Idiopathic pulmonary fibrosis (IPF) is a progressive disease characterized by an excessive collagen deposition ultimately leading to tissue stiffening and functional decline. Beyond IPF, other progressive pulmonary fibrosis are often associated with connective tissue diseases and may develop in ∼18-32% of patients.

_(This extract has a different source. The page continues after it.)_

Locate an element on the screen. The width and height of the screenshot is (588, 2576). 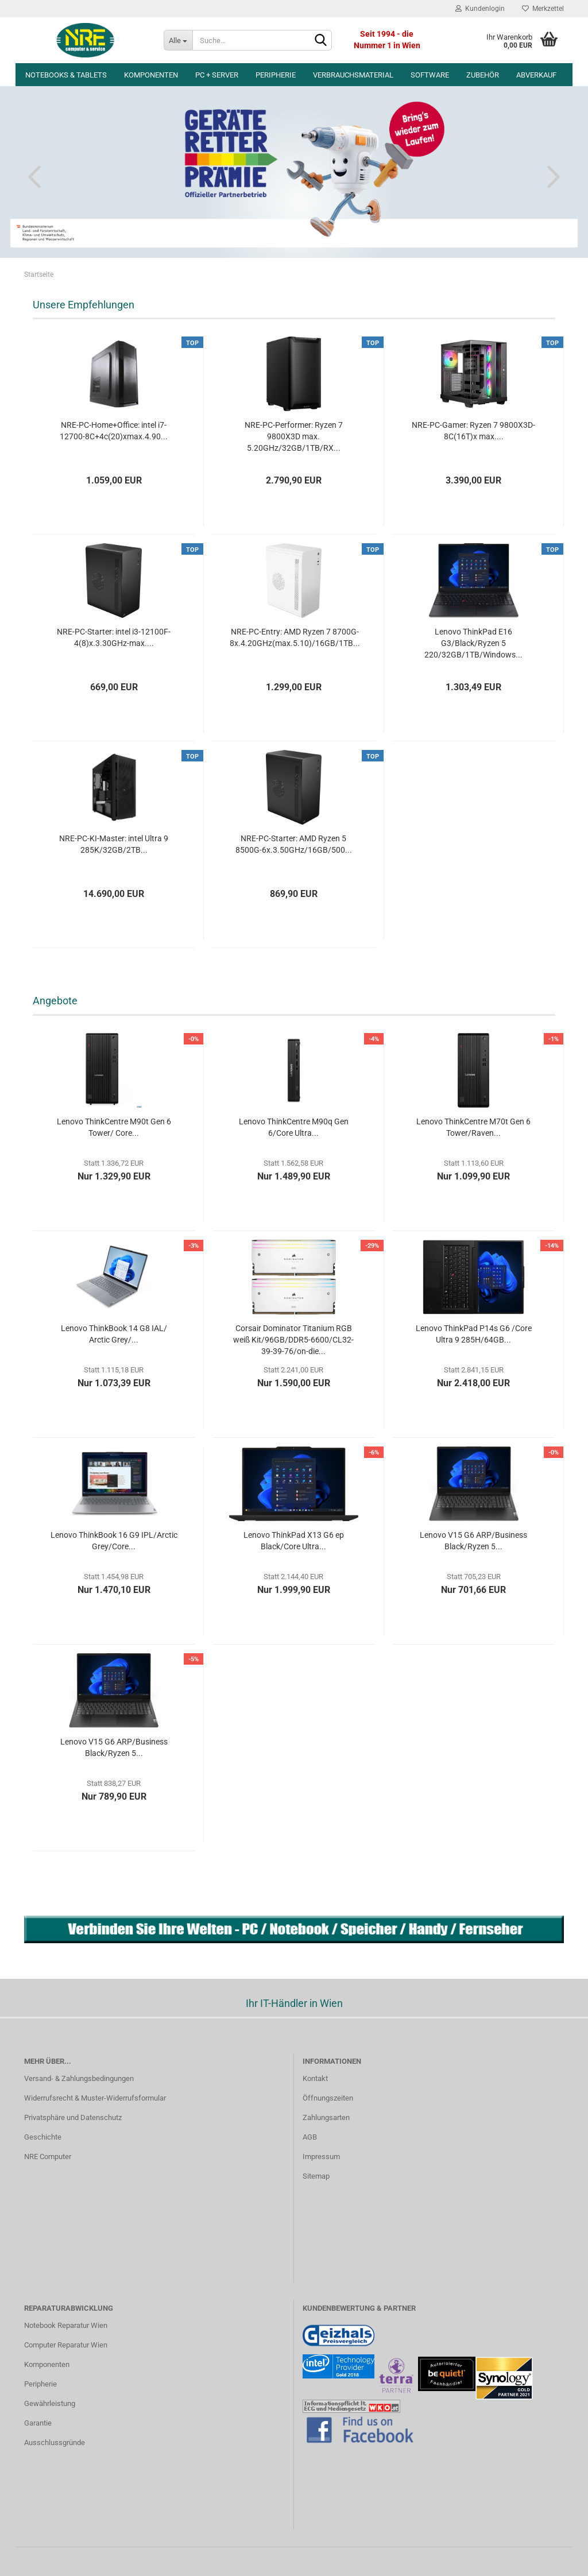
Geschichte is located at coordinates (42, 2137).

Therapeutic options are limited to nintedanib and pirfenidone which are only able to reduce fibrosis progression without curing it. The current lack of biomarker to accurately assess and predict disease progression and therapy efficacy for IPF remains a major clinical concern. Methods: In our study, collagen deposition was monitored in bleomycin-induced lung fibrosis in mice by in vivo molecular imaging using a collagen-targeted radiopharmaceutical, [⁶⁸Ga]Ga-NODAGA-collagelin. Fibrosis progression was also monitored using computed tomography, the gold standard technique to detect lung fibrosis in patients. Results: We demonstrated that the bleomycin-induced increase in collagen lung content can be accurately quantified by [⁶⁸Ga]Ga-NODAGA-collagelin PET imaging in correlation with disease stage and severity. The lung uptake of [⁶⁸Ga]Ga-NODAGA-collagelin was mainly found in fibrotic areas of lungs in bleomycin-receiving mice. Most interestingly, [⁶⁸Ga]Ga-NODAGA-collagelin PET imaging allowed the in vivo non-invasive monitoring of nintedanib efficacy as well as the anti-fibrotic effect of the JAK inhibitor, tofacitinib. Conclusion: Thus, collagen-targeted PET imaging appears as a promising non-invasive tool for staging, monitoring and prediction of disease progression and therapy efficacy towards personalized medicine in IPF.